Produce the listing below again, exactly as shown.

MATERIAL FOR THIS TASK:
_ _ _ _ _ _ _

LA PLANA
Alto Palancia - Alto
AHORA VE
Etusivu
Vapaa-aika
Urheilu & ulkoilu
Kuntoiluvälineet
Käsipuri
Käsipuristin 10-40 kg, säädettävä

_ _ _ _ _ _ _

SOLUTION TO THIS PROBLEM:
LA PLANA
Alto Palancia - Alto
AHORA VE
Etusivu
Vapaa-aika
Urheilu & ulkoilu
Kuntoiluvälineet
Käsipuri
Käsipuristin 10-40 kg, säädettävä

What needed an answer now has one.